In In re Reyes Colón, 558 B.R. 563, 566 (Bankr. P.R. 2016), this court analyzed the purpose of equity in bankruptcy as follows:
"Equity in bankruptcy has been generally related to the 'fresh start' principles. Grogan v. Garner, 498 U.S. 279, 111 S.Ct. 654, 112 L.Ed.2d 755 (1991). Section 105(a) of the Bankruptcy Code, which allows bankruptcy judges to issue orders that are necessary or appropriate to carry out the provisions of the Code, has been used as the basis to claim equitable powers in bankruptcy. Marrama v. Citizens Bank of Massachusetts, 549 U.S. 365, 127 S.Ct. 1105, 166 L.Ed.2d 956 (2007).

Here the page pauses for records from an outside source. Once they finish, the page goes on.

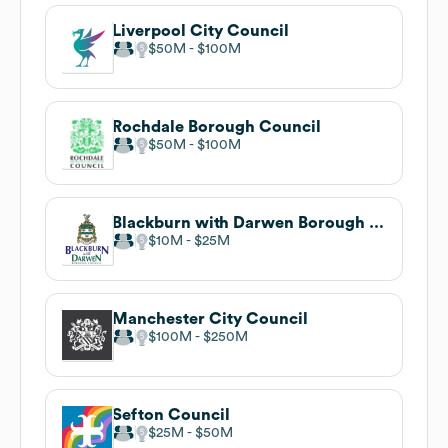
Liverpool City Council
$50M
$100M
Rochdale Borough Council
$50M
$100M
Blackburn with Darwen Borough Council
$10M
$25M
Manchester City Council
$100M
$250M
Sefton Council
$25M
$50M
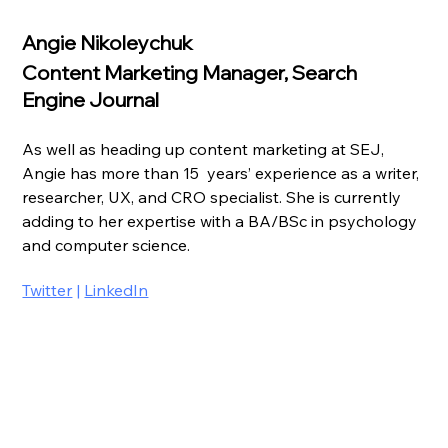
Angie Nikoleychuk
Content Marketing Manager, Search 
Engine Journal
As well as heading up content marketing at SEJ, 
Angie has more than 15  years’ experience as a writer, 
researcher, UX, and CRO specialist. She is currently 
adding to her expertise with a BA/BSc in psychology 
and computer science.
Twitter
 | 
LinkedIn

This was the rule in the First Circuit after Marrama. See Malley v. Agin, 693 F.3d 28 (1st Cir. 2012). The rule has been admittedly limited to exercising equitable powers to facilitate other code provisions and not a roving commission to do equity. In re Ludlow Hospital Society, Inc., 124 F.3d 22 (1st Cir. 1997). See also In re Nosek, 544 F.3d 34 (1st Cir. 2008). However, the legal scenario changed in 2014. Change in bankruptcy is not a strange concept. As stated by the Supreme Court in Wright v. Union Central Life Ins. Co., 304 U.S. 502, 513, 58 S.Ct. 1025, 82 L.Ed. 1490 (1938): '[t]he subject of bankruptcies is incapable of final definition. The concept changes.' "

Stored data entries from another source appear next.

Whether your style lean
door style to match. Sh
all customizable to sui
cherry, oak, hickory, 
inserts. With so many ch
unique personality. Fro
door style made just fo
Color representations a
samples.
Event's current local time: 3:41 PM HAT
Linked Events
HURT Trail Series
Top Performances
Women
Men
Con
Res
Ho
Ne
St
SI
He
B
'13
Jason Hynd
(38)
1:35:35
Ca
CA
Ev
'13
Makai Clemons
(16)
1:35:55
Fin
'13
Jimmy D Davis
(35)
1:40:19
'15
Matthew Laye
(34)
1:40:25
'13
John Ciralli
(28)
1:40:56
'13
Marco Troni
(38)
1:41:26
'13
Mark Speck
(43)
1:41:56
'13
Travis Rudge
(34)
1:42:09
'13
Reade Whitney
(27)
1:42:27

The Supreme Court's decision in Law v. Siegel limited the bankruptcy court's ability to exercise its equitable powers if there is a specific statutory requirement. Equitable considerations do not allow a bankruptcy court to contravene express provisions of the Bankruptcy Code. In exercising statutory and inherent powers, a bankruptcy court may not contravene specific statutory provisions. Law v. Siegel, 571 U.S. 415, 420-424, 134 S.Ct. 1188, 1194, 188 L.Ed.2d 146 (2014). Therefore, the court declines to exercise its equitable powers when there is a specific statutory provision governing the time limitations to file a complaint to revoke a discharge.

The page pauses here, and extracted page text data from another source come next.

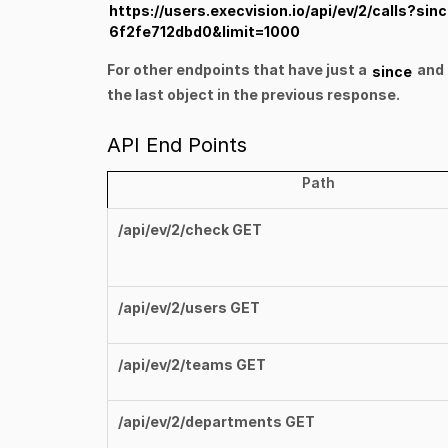
https://users.execvision.io/api/ev/2/calls?
6f2fe712dbd0&limit=1000
For other endpoints that have just a
and 
since
the last object in the previous response.
API End Points
Path
/api/ev/2/check GET
/api/ev/2/users GET
/api/ev/2/teams GET
/api/ev/2/departments GET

Moreover, BPPR has been on notice of all critical dates and events in the bankruptcy case. The Debtor included BPPR as an unsecured creditor in Schedule E/F, Part 2, paragraph 4.3, in the amount of $78,600.06; and stated in Schedule D that there were no secured creditors. The notice of filing, 341 meeting of creditors, bar date to file claims and deadlines to file objections to discharge and to the dischargeability of debts (dkt. #4) was notified to BPPR Mortgage Servicing Department. See certificate of service (dkt. #8). BPPR filed proof of claim number 4-1 on July 20, 2017 in the amount of $90,480.82 as an unsecured claim, based on a mortgage note in the amount $92,025.00 issued on June 6, 1997 and a mortgage deed over a property at Barrio Palmarejo, Corozal, Puerto Rico, dated June 6, 1997. The borrowers were Pascual Lopez Osorio and Angelina Ocasio Serrano. The title search dated May 23, 2017, attached to the proof of claim as supporting evidence, shows that the property is registered in the names of José Rios Rivera, Angel Luis Caldero Santiago, and his wife Carmen Teresa Rios Rivera. Therefore, BPPR had actual and reasonable notice of the matters which may adversely affect its interests.
Conclusion
In view of the foregoing, the court concludes that the adversary proceeding was untimely filed and must be dismissed. Therefore, the debtor/defendant's motion to dismiss is granted. The adversary proceeding is dismissed.
Judgement will be entered accordingly.
IT IS SO ORDERED.
In San Juan, Puerto Rico, this day 5th of April 2021.